A fact is something that is generally not disputed by people who have a good reason to know what they know. For example, perhaps they have studied the subject in depth or were eyewitnesses to the event in question. You also need to be able to rely on them to accurately tell the truth. It’s up to you as a fact checker to critically evaluate whether a claim meets these requirements.
When does a fact need to be checked?
There are 3 main situations in which it’s important to check a fact.
Number 1: You’re Using it to Make a Decision
For example, you’ve recently taken up running and you’re interested in improving your endurance. You read an article online about the benefits of taking a new kind of dietary supplement. It’s a good idea to check the claims in this article before taking the supplement to make sure you’re not wasting your money or damaging your health.

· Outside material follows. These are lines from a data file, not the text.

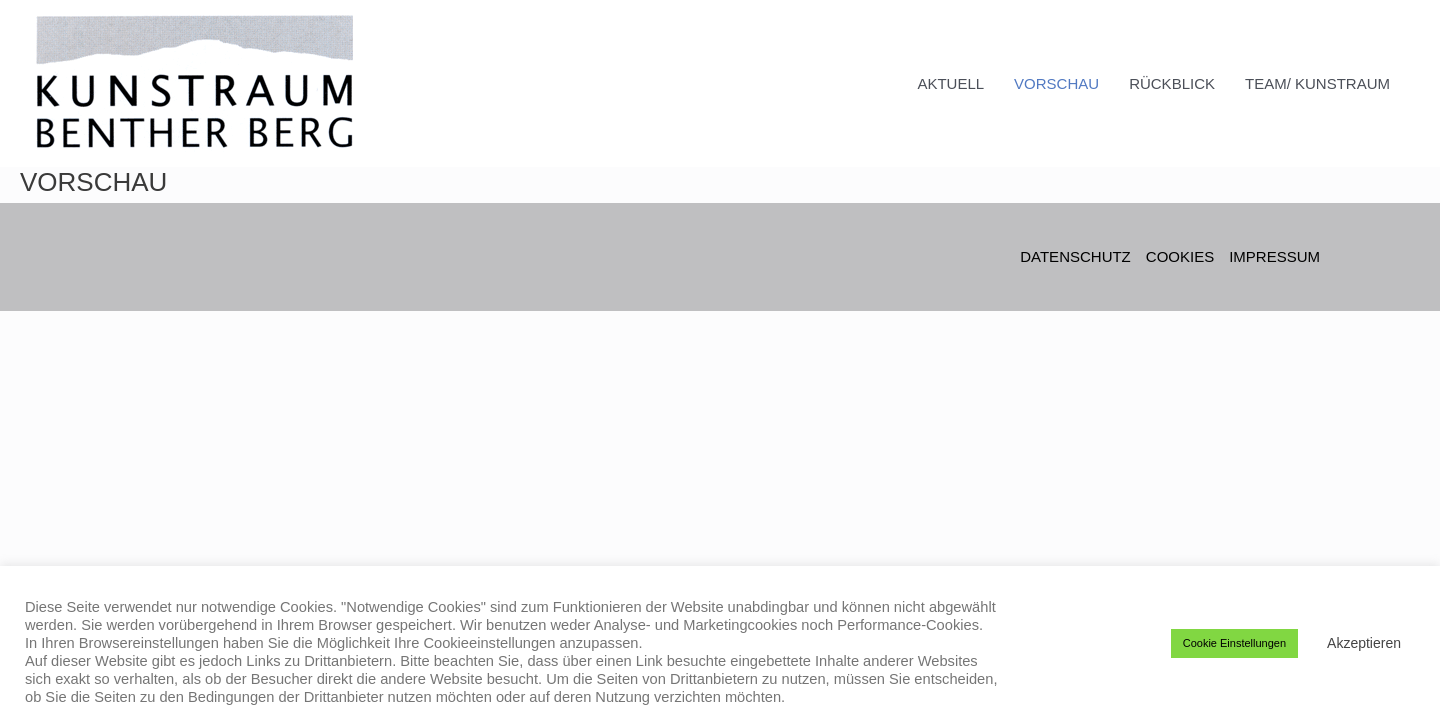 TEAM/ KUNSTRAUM (1317, 83)
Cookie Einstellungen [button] (1234, 643)
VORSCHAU (1056, 83)
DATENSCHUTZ (1075, 256)
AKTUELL (950, 83)
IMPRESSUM (1274, 256)
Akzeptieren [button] (1364, 643)
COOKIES (1180, 256)
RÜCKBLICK (1172, 83)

Number 2: You’re Basing an Argument on it
For example, you’re writing a paper arguing for safe injection sites in your city. You find a claim on the website of an advocacy organization that every 8 days, someone dies of a drug overdose. You want to use this statistic to help make your argument. You should double-check the origin and truthfulness of this statistic because incorrect statistics can undermine your argument.
Number 3: You’re Tempted to Share it on Social Media
Especially if it’s controversial or makes you feel strongly. For example, you see a post on Facebook claiming that your favourite singer has died. You’re really upset and you want to share it with your friends right away because you know they love him too. Before you share the news, you should make sure that the post isn’t a hoax; you don’t want to upset your friends unnecessarily. If you’ve considered these 3 reasons, and you’re still not sure, be extra careful and check the fact.